***** Record excerpts

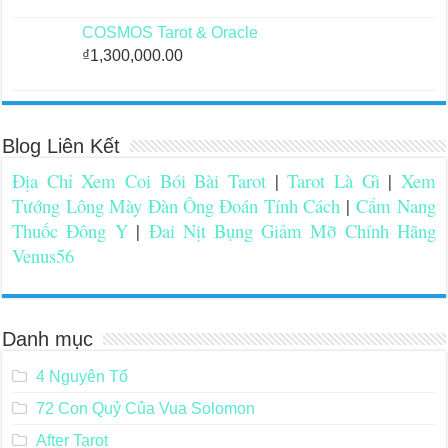
COSMOS Tarot & Oracle
₫
1,300,000.00
Blog Liên Kết
Địa Chỉ Xem Coi Bói Bài Tarot
|
Tarot Là Gì
|
Xem
Tướng Lông Mày Đàn Ông Đoán Tính Cách
|
Cẩm Nang
Thuốc Đông Y
|
Đai Nịt Bụng Giảm Mỡ Chính Hãng
Venus56
Danh mục
4 Nguyên Tố
72 Con Quỷ Của Vua Solomon
After Tarot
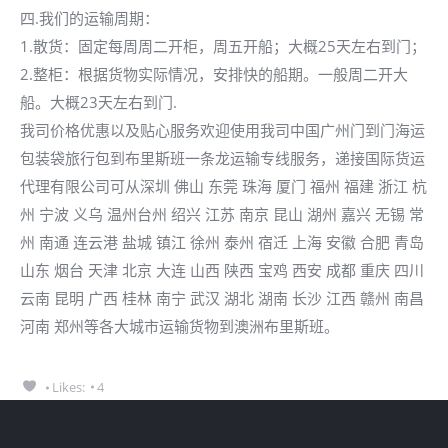
四.我们的运输周期：
1.散货：固定每周周二开柜，周五开船；大概25天左右到门；
2.整柜：根据货物实际情况，安排快的船期。一般周二开大
船。大概23天左右到门.
我司价格优惠以及贴心服务欢迎使用我司中国广州门到门海运
包装袋旅行包到布里斯班一条龙运输专线服务，递接国际货运
代理有限公司可从深圳 佛山 东莞 珠海 厦门 福州 福建 浙江 杭
州 宁波 义乌 温州台州 绍兴 江苏 南京 昆山 湖州 嘉兴 无锡 常
州 南通 连云港 盐城 镇江 徐州 泰州 宿迁 上海 安徽 合肥 青岛
山东 烟台 天津 北京 大连 山西 陕西 宝鸡 西安 成都 重庆 四川
云南 昆明 广西 桂林 南宁 武汉 湖北 湖南 长沙 江西 赣州 南昌
河南 郑州等各大城市运输货物到澳洲布里斯班。
Likes:
4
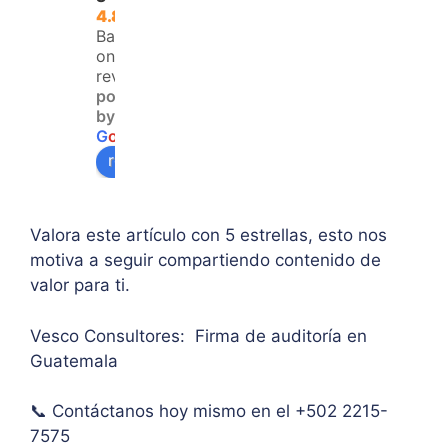
que 
é 
dad 
4.8
no 
resol
y 
Based
teng
ver 
enfo
on 120
an 
la 
que  
reviews
powered
acce
duda 
en lo
by
so a 
sobr
prin
G
o
o
g
l
e
algu
e 
ipal 
review us on
na 
supe
de 
ases
rar el 
sus 
oría 
mont
artíc
Valora este artículo con 5 estrellas, esto nos
pers
o 
ulo. 
motiva a seguir compartiendo contenido de
onal.
máxi
Grac
valor para ti.
mo 
as
de 
Vesco Consultores: Firma de auditoría en
IVA. 
Guatemala
Muc
has 
📞 Contáctanos hoy mismo en el +502 2215-
graci
as.
7575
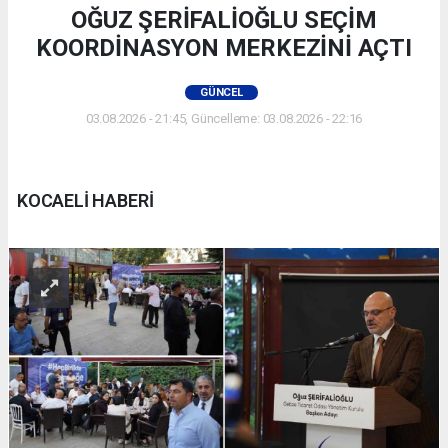
OĞUZ ŞERİFALİOĞLU SEÇİM
KOORDİNASYON MERKEZİNİ AÇTI
GÜNCEL
03.08.2026 - 21:45, Güncelleme: 03.08.2026 - 22:16
KOCAELİ HABERİ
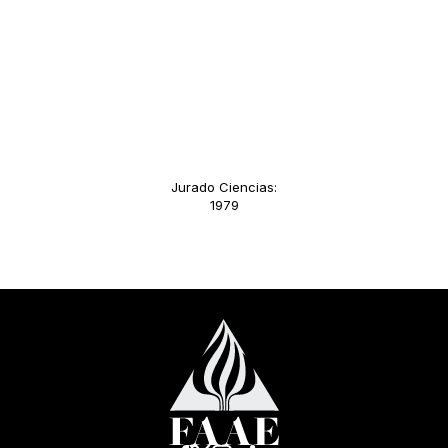
Jurado Ciencias:
1979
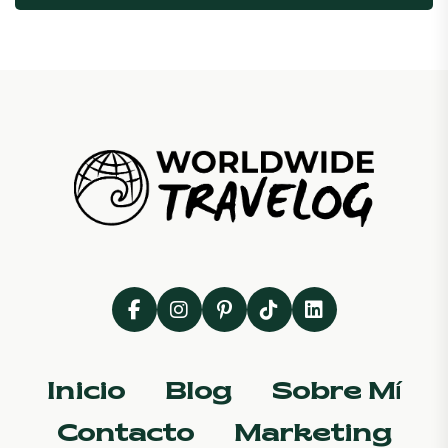
Inicio
Blog
Sobre Mí
Contacto
Marketing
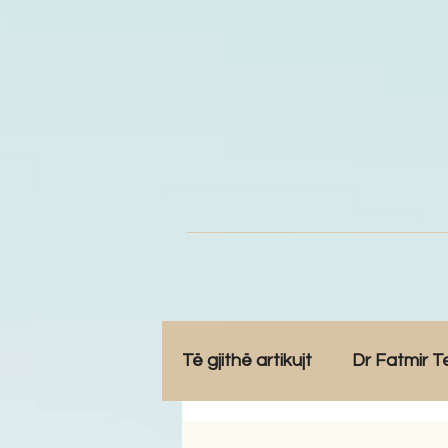
Të gjithë artikujt
Dr Fatmir T
Opinione
Komunitet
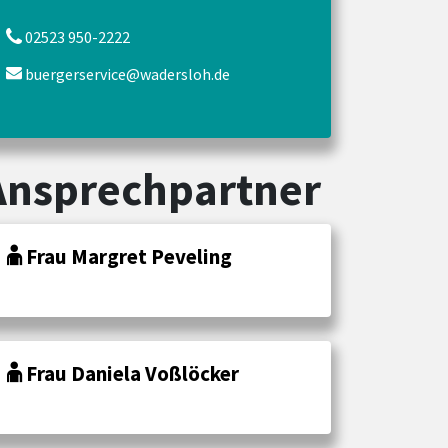
02523 950-2222
buergerservice@wadersloh.de
Ansprechpartner
Frau Margret Peveling
Frau Daniela Voßlöcker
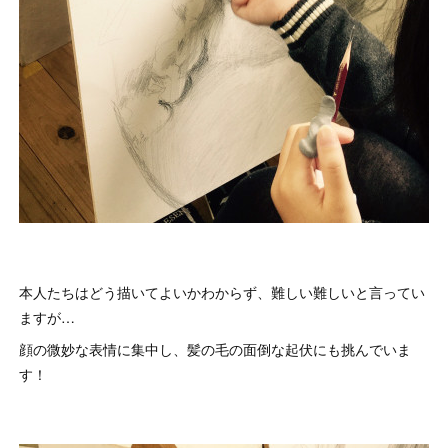
本人たちはどう描いてよいかわからず、難しい難しいと言ってい
ますが…
顔の微妙な表情に集中し、髪の毛の面倒な起伏にも挑んでいま
す！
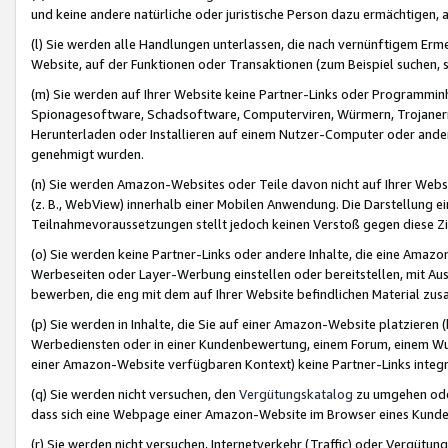
und keine andere natürliche oder juristische Person dazu ermächtigen, a
(l) Sie werden alle Handlungen unterlassen, die nach vernünftigem Erme
Website, auf der Funktionen oder Transaktionen (zum Beispiel suchen, s
(m) Sie werden auf Ihrer Website keine Partner-Links oder Programmin
Spionagesoftware, Schadsoftware, Computerviren, Würmern, Trojaner
Herunterladen oder Installieren auf einem Nutzer-Computer oder ande
genehmigt wurden.
(n) Sie werden Amazon-Websites oder Teile davon nicht auf Ihrer Websi
(z. B., WebView) innerhalb einer Mobilen Anwendung. Die Darstellung ein
Teilnahmevoraussetzungen stellt jedoch keinen Verstoß gegen diese Zif
(o) Sie werden keine Partner-Links oder andere Inhalte, die eine Am
Werbeseiten oder Layer-Werbung einstellen oder bereitstellen, mit Au
bewerben, die eng mit dem auf Ihrer Website befindlichen Material z
(p) Sie werden in Inhalte, die Sie auf einer Amazon-Website platzier
Werbediensten oder in einer Kundenbewertung, einem Forum, einem Wun
einer Amazon-Website verfügbaren Kontext) keine Partner-Links integr
(q) Sie werden nicht versuchen, den
Vergütungskatalog
zu umgehen oder
dass sich eine Webpage einer Amazon-Website im Browser eines Kunden 
(r) Sie werden nicht versuchen, Internetverkehr (Traffic) oder Vergü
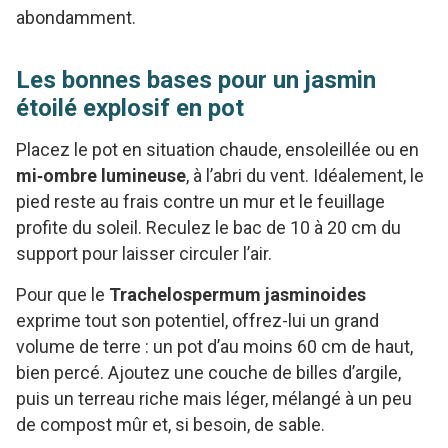
abondamment.
Les bonnes bases pour un jasmin
étoilé explosif en pot
Placez le pot en situation chaude, ensoleillée ou en
mi‑ombre lumineuse
, à l’abri du vent. Idéalement, le
pied reste au frais contre un mur et le feuillage
profite du soleil. Reculez le bac de 10 à 20 cm du
support pour laisser circuler l’air.
Pour que le
Trachelospermum jasminoides
exprime tout son potentiel, offrez-lui un grand
volume de terre : un pot d’au moins 60 cm de haut,
bien percé. Ajoutez une couche de billes d’argile,
puis un terreau riche mais léger, mélangé à un peu
de compost mûr et, si besoin, de sable.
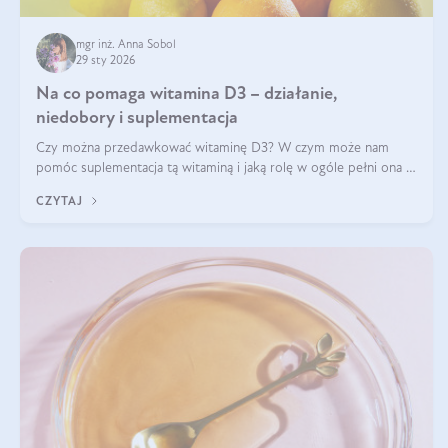
mgr inż. Anna Sobol
29 sty 2026
Na co pomaga witamina D3 – działanie,
niedobory i suplementacja
Czy można przedawkować witaminę D3? W czym może nam
pomóc suplementacja tą witaminą i jaką rolę w ogóle pełni ona w
naszym ciele? Powszechnie wiadomo, że jej przyjmowanie
CZYTAJ
zalecane jest jesienią i zimą, ale czy wiesz, dlaczego warto to
robić?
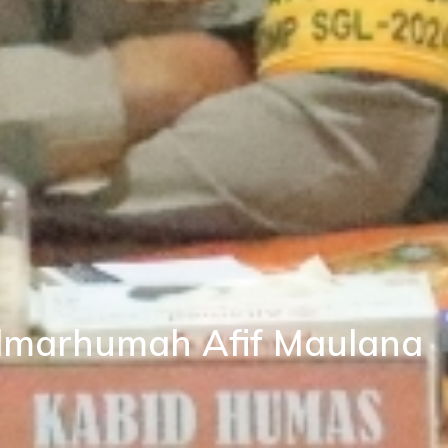
lmarhumah Afif Maulana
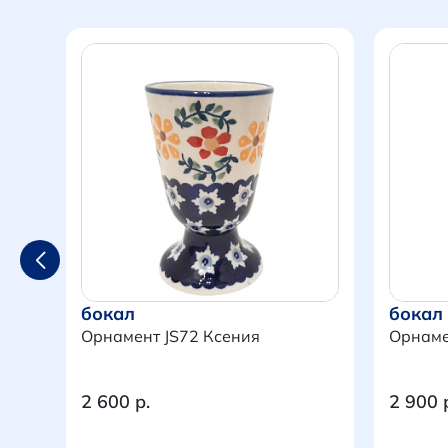
бокал
бокал
Орнамент JS72 Ксения
Орнаме
2 600 р.
2 900 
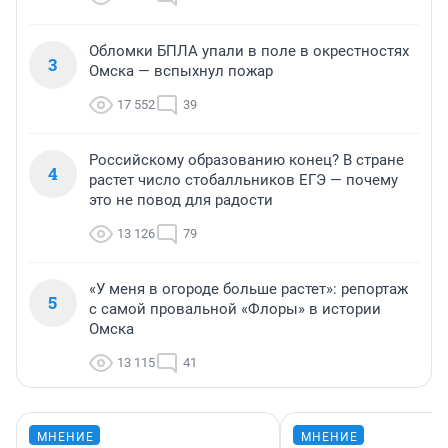
Обломки БПЛА упали в поле в окрестностях
3
Омска — вспыхнул пожар
17 552
39
Российскому образованию конец? В стране
4
растет число стобалльников ЕГЭ — почему
это не повод для радости
13 126
79
«У меня в огороде больше растет»: репортаж
5
с самой провальной «Флоры» в истории
Омска
13 115
41
МНЕНИЕ
МНЕНИЕ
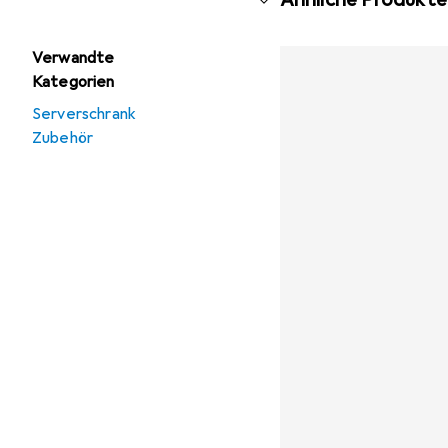
Verwandte
Kategorien
Serverschrank
Zubehör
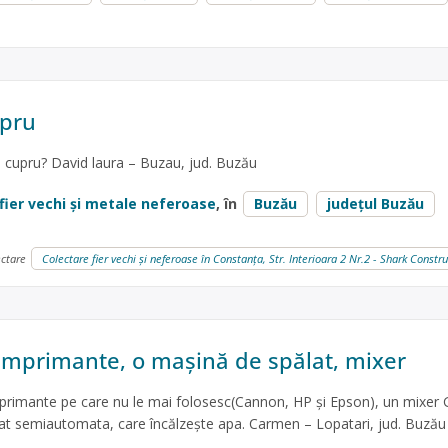
upru
 cupru? David laura – Buzau, jud. Buzău
fier vechi și metale neferoase
, în
Buzău
județul Buzău
ectare
Colectare fier vechi și neferoase în Constanța, Str. Interioara 2 Nr.2 - Shark Const
 imprimante, o mașină de spălat, mixer
primante pe care nu le mai folosesc(Cannon, HP și Epson), un mixer 
lat semiautomata, care încălzește apa. Carmen – Lopatari, jud. Buzău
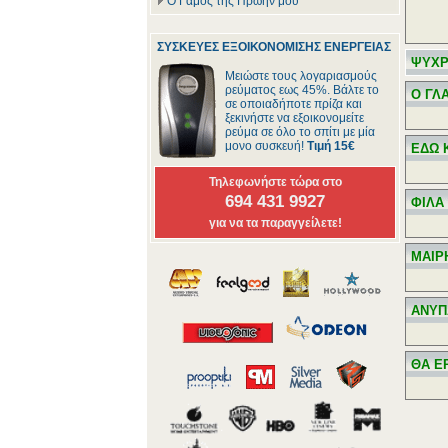
Ο Γάμος της Πρώην μου
ΣΥΣΚΕΥΕΣ ΕΞΟΙΚΟΝΟΜΙΣΗΣ ΕΝΕΡΓΕΙΑΣ
ΨΥΧΡ
Μειώστε τους λογαριασμούς
ρεύματος εως 45%. Βάλτε το
Ο ΓΛ
σε οποιαδήποτε πρίζα και
ξεκινήστε να εξοικονομείτε
ρεύμα σε όλο το σπίτι με μία
μονο συσκευή!
Τιμή 15€
ΕΔΩ 
Τηλεφωνήστε τώρα στο
694 431 9927
ΦΙΛΑ
για να τα παραγγείλετε!
ΜΑΙΡ
ΑΝΥΠ
ΘΑ Ε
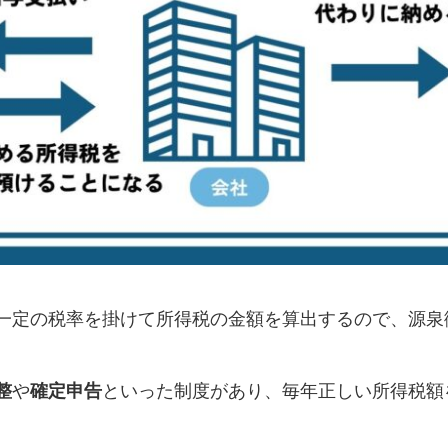
一定の税率を掛けて所得税の金額を算出するので、源泉
整
や
確定申告
といった制度があり、毎年正しい所得税額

**********

Transcribe, word for word, the lines of the listing above from the one that contains "29 sty 2026" through the one that contains "Омска — вспыхнул пожар", keeping both ends and dropping the pictures.

Response box>
29 sty 2026
Na co pomaga witamina D3 – działanie,
niedobory i suplementacja
Czy można przedawkować witaminę D3? W czym może nam
pomóc suplementacja tą witaminą i jaką rolę w ogóle pełni ona w
naszym ciele? Powszechnie wiadomo, że jej przyjmowanie
CZYTAJ
zalecane jest jesienią i zimą, ale czy wiesz, dlaczego warto to
robić?
lmarhumah Afif Maulana
бокал
бокал
Орнамент JS72 Ксения
Орнаме
2 600 р.
2 900 
Обломки БПЛА упали в поле в окрестностях
3
Омска — вспыхнул пожар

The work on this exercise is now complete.